## Exercise description
Your job is to return every line in the data holding the string "coordinates".

+++ Supplied material +++

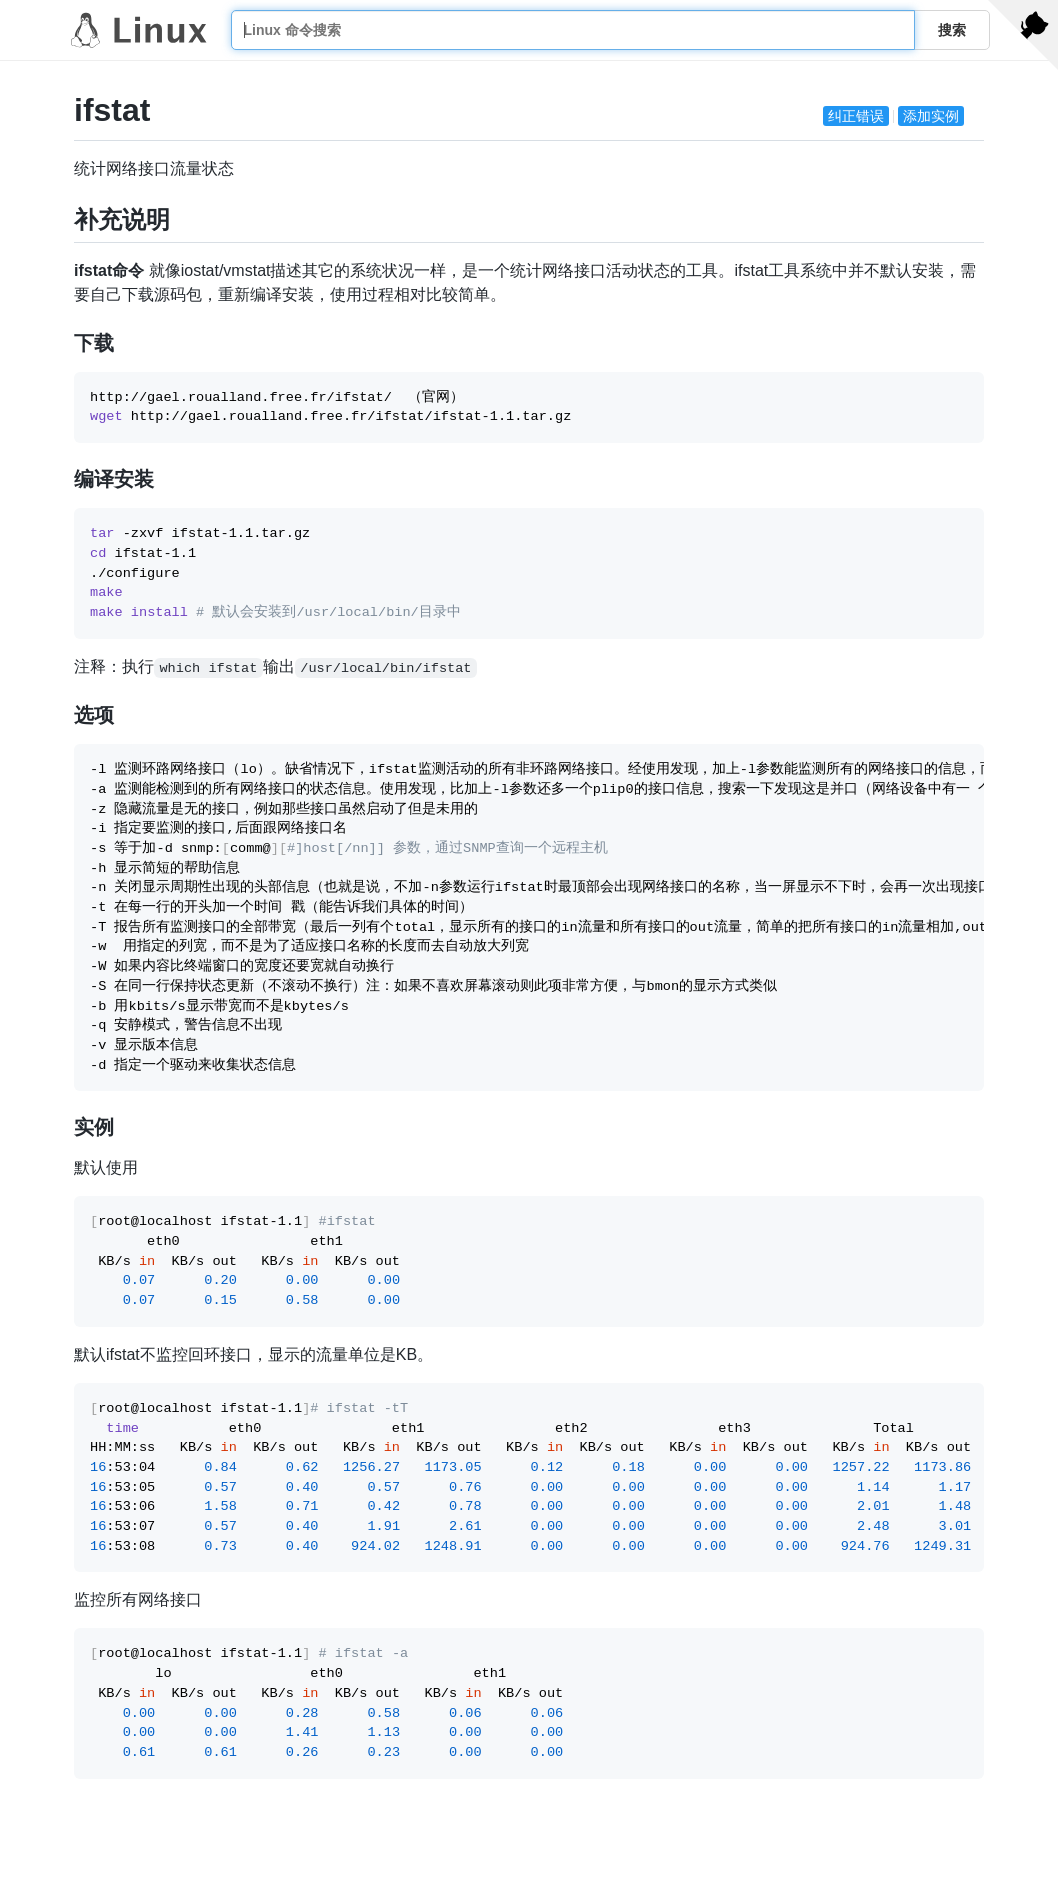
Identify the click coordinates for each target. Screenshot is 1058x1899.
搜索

+++
+++ Supplied material +++

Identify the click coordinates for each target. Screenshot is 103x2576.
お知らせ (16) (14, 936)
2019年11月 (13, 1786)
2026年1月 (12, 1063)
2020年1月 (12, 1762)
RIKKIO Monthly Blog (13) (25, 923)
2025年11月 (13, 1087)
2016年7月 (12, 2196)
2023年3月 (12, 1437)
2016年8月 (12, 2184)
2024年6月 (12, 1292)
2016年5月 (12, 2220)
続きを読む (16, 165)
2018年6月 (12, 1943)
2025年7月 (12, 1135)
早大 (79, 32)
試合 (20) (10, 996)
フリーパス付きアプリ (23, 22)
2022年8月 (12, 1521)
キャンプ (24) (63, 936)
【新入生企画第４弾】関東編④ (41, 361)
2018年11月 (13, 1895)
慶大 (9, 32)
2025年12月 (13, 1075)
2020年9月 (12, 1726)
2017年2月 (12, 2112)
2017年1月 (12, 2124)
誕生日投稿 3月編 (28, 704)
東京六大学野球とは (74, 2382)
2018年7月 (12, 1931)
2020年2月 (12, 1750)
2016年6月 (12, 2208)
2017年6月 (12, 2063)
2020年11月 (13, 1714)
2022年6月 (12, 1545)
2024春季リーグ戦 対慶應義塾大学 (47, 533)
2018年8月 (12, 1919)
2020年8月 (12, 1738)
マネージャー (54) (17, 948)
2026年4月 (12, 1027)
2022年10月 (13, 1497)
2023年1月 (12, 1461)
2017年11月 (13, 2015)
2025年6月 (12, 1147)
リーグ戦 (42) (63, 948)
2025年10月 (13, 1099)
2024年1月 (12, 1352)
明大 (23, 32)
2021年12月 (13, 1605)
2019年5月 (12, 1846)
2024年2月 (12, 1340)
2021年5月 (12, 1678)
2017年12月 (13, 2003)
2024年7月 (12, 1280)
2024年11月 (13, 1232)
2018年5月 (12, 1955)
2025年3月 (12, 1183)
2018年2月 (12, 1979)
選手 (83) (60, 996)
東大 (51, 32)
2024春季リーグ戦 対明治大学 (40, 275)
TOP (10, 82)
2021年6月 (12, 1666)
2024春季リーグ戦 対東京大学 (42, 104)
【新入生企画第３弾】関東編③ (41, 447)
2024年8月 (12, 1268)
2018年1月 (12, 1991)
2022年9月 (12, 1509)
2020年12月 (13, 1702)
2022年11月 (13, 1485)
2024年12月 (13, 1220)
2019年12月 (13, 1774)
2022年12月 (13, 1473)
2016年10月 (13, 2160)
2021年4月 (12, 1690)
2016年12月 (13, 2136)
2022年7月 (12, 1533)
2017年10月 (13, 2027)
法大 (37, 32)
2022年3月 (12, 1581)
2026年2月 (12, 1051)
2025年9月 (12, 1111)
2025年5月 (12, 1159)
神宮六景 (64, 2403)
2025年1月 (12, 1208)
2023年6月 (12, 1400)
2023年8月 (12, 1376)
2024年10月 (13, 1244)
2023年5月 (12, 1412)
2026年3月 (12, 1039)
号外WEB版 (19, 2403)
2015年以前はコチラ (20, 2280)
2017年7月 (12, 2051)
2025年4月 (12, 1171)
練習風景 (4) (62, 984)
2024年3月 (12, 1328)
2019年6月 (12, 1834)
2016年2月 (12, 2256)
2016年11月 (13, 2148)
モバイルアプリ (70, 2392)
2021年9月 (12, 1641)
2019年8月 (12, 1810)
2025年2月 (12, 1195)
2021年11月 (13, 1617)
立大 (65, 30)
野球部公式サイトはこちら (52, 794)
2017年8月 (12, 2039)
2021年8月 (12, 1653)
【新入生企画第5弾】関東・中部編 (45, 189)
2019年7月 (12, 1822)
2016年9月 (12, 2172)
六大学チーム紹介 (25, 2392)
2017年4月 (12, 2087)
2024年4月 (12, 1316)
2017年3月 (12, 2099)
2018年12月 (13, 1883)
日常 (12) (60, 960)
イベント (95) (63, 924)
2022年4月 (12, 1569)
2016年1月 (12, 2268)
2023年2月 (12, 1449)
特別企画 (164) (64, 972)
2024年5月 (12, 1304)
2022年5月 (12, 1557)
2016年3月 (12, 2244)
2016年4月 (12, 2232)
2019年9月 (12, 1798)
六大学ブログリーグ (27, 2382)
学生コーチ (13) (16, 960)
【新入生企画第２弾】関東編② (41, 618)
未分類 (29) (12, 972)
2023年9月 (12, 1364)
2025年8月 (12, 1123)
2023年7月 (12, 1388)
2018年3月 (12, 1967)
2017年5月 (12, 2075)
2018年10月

+++
+++ Supplied material +++

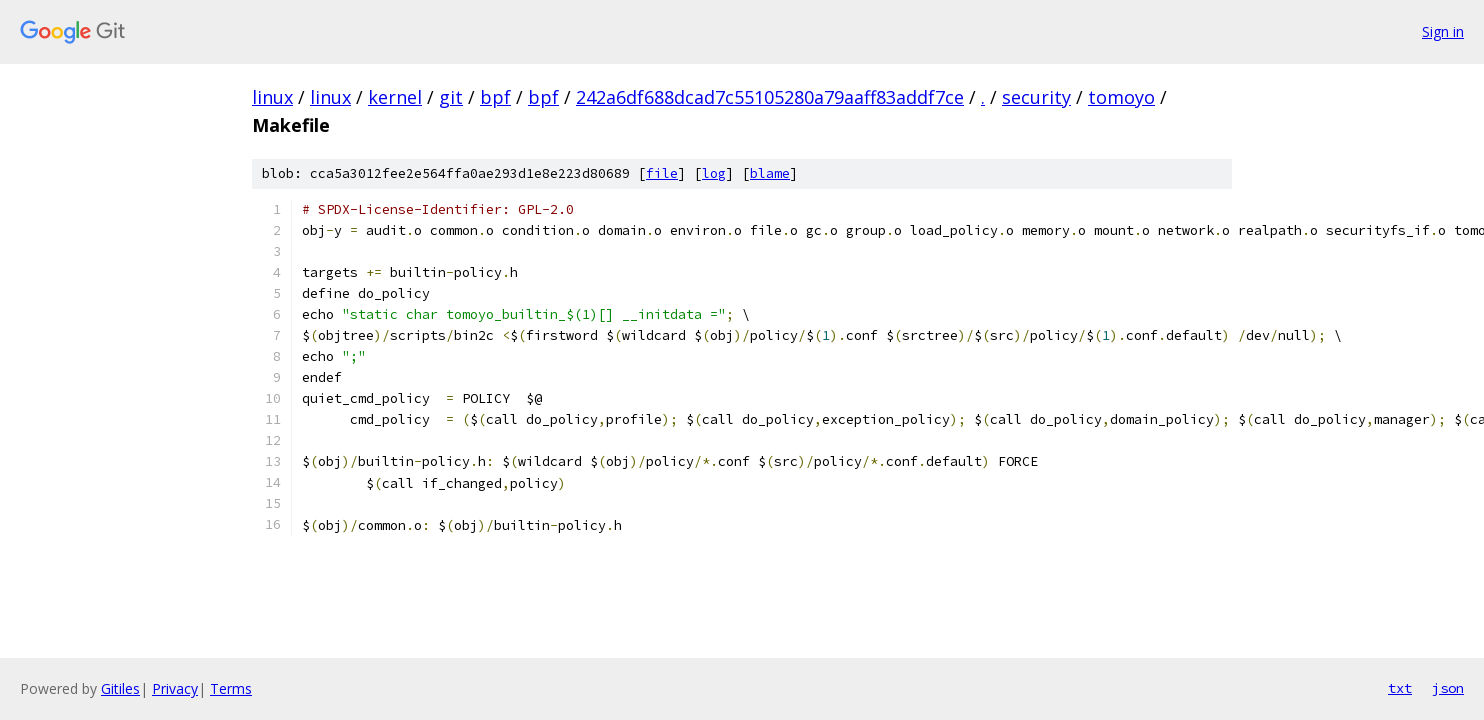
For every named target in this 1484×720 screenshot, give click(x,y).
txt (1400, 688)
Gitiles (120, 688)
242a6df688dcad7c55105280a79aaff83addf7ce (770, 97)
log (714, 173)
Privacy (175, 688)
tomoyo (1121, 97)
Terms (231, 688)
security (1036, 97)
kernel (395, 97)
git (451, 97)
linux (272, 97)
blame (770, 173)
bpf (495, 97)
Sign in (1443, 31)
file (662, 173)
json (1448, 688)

+++

## Solution for this exercise
Identify the click coordinates for each target. Screenshot is 1058x1899.
Identify the click coordinates for each target. Screenshot is 103x2576.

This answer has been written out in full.